“He did not go off so easy as I had anticipated; his bull-neck is not broken, though the knot was perfectly well placed. However, he is stone dead, and we will lower him down. You, my padre, will bury him!”
“Hijo mio! son of mine! spare me that troublesome duty. Would you have me drag such a carcass through the cavern and consign him to consecrated earth, when he refused the last holy offers of salvation?”
“Bueno, my padre, I respect your feelings! You need not put him under the sand; take him merely to his late dungeon, and lay him decently on his bed.”
“Thank you, my son; your orders shall be obeyed!”
Glad, apparently, to be relieved from farther exertion, though with manifest symptoms of disgust, the priest, more infamous even than the scoundrel he had assisted in hanging, clumsily descended the hatchway by the way he came up, and awaited the movements of his chief. The captain stepped to the wall, and, casting off the turns from the cleat, he slowly lowered the body down till it rested on the pavement.
“Unbend the rope from his neck, my padre, and hitch it on to that Manilla chair. There––all right! you may return this way and breakfast with me.”

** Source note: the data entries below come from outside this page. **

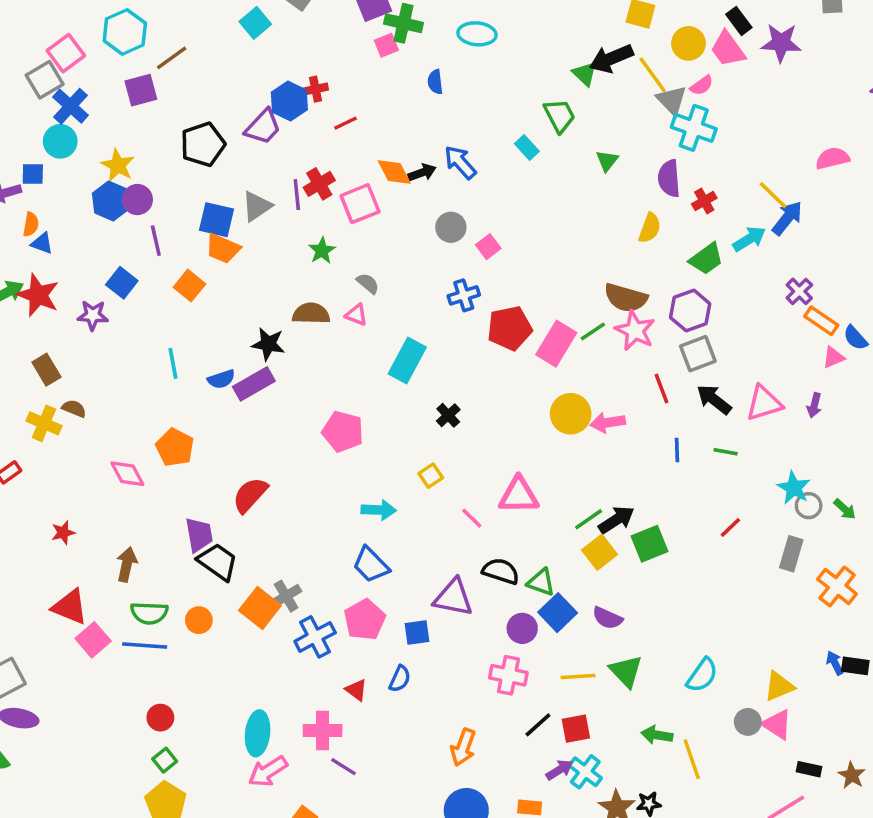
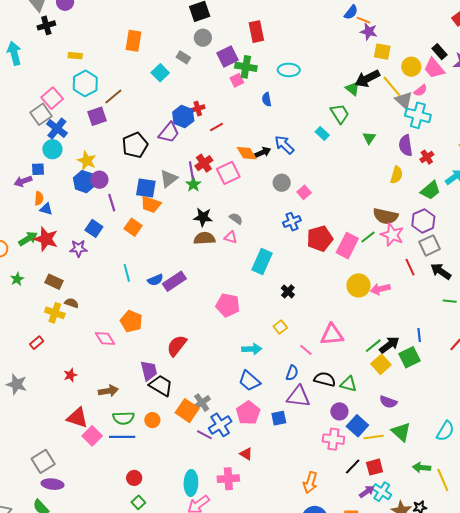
green star: (322, 251) -> (193, 184), moved
black star: (268, 344) -> (203, 217), moved
brown rectangle: (46, 370) -> (54, 282), turned -30
blue line: (677, 450) -> (419, 335), moved
brown arrow: (127, 564) -> (108, 391), turned 72
blue square: (558, 613) -> (357, 426), moved
blue semicircle: (400, 679) -> (292, 373), moved
purple line: (343, 767) -> (204, 435), moved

Saying this, Captain Brand rounded up the chair, detached the silk rope, hung the loop in its accustomed place, and then waited the reappearance of his confederate. Not many minutes elapsed before the padre, having performed the last rites, again ascended the stanchion, and was assisted above the floor by his chief. Then both together 132 got hold of a ring-bolt in the trap, drew it up and secured the spring, placing square bits of mahogany over the countersunk apertures, so as to prevent accidental falls or hangings of themselves. Even while performing these mechanical operations, the priest puffed out an account of his proceedings below: how he had dragged the body to the dungeon; how, when there, he had inadvertently stumbled and fallen on the top of it; and that his lips––maldito!––came in contact with the open mouth of the late Master Gibbs; but when he had recovered from the horror of this frightful caress, he had said a short prayer and bolted the door.

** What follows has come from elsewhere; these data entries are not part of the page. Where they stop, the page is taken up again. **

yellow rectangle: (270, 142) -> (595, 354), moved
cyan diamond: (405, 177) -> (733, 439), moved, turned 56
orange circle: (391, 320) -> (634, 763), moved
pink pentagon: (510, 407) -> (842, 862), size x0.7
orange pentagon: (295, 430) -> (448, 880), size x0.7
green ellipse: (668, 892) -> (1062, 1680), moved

“You have done well, my padre; and now let us break our fast. Babette, a couple of broiled snappers and a cold duck! Be lively, old lady, for I have business to attend to after breakfast. Hola, mi padre, will you wash your hands in water before sitting down? No! bueno! I will myself take a dip all over.”
No, the oily Ricardo never washed his hands, save wetting the tips of his fingers in holy water in the chapel; and, indeed, he rarely touched water in any quantity either outside or in; and it was with a look of surprise, not unmingled with contempt, that he beheld his patron retire for a bath.